━━━━━ Task material

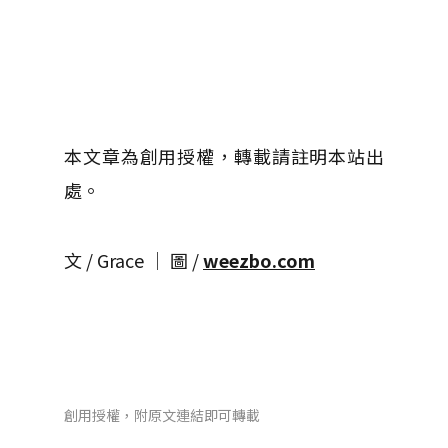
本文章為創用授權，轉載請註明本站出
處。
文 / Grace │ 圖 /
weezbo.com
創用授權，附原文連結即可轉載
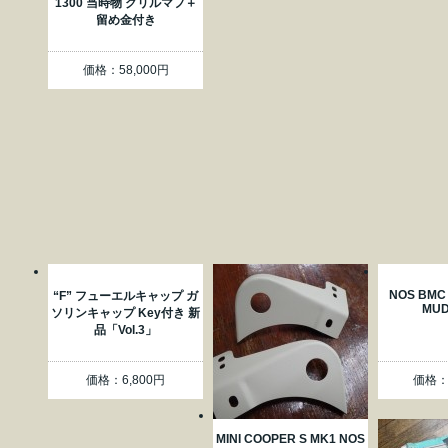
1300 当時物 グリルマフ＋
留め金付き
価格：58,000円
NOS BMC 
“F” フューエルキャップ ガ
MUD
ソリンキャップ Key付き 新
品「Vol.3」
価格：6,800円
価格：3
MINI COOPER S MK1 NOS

━━━━━━━━━━
━━━━━ Task material

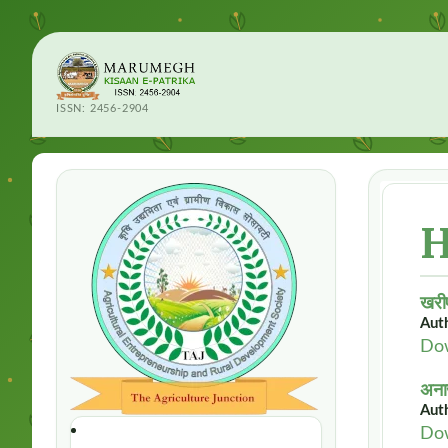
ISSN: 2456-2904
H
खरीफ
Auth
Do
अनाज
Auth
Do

━━━━━━━━━━
━━━━━ Task material

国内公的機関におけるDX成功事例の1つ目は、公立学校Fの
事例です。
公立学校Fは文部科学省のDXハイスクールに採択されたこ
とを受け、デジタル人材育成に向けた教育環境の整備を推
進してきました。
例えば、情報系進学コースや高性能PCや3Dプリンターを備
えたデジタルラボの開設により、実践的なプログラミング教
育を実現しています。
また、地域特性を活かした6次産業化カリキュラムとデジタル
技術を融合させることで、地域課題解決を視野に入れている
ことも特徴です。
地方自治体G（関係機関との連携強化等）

━━━━━━━━━━

Directions
From the records above, transcribe exactly the run of lines that opens with the line holding "例えば、情報系進学コースや高性能PCや3Dプリンターを備" and closes with the line holding "地方自治体G（関係機関との連携強化等）", both included.

Response
例えば、情報系進学コースや高性能PCや3Dプリンターを備
えたデジタルラボの開設により、実践的なプログラミング教
育を実現しています。
また、地域特性を活かした6次産業化カリキュラムとデジタル
技術を融合させることで、地域課題解決を視野に入れている
ことも特徴です。
地方自治体G（関係機関との連携強化等）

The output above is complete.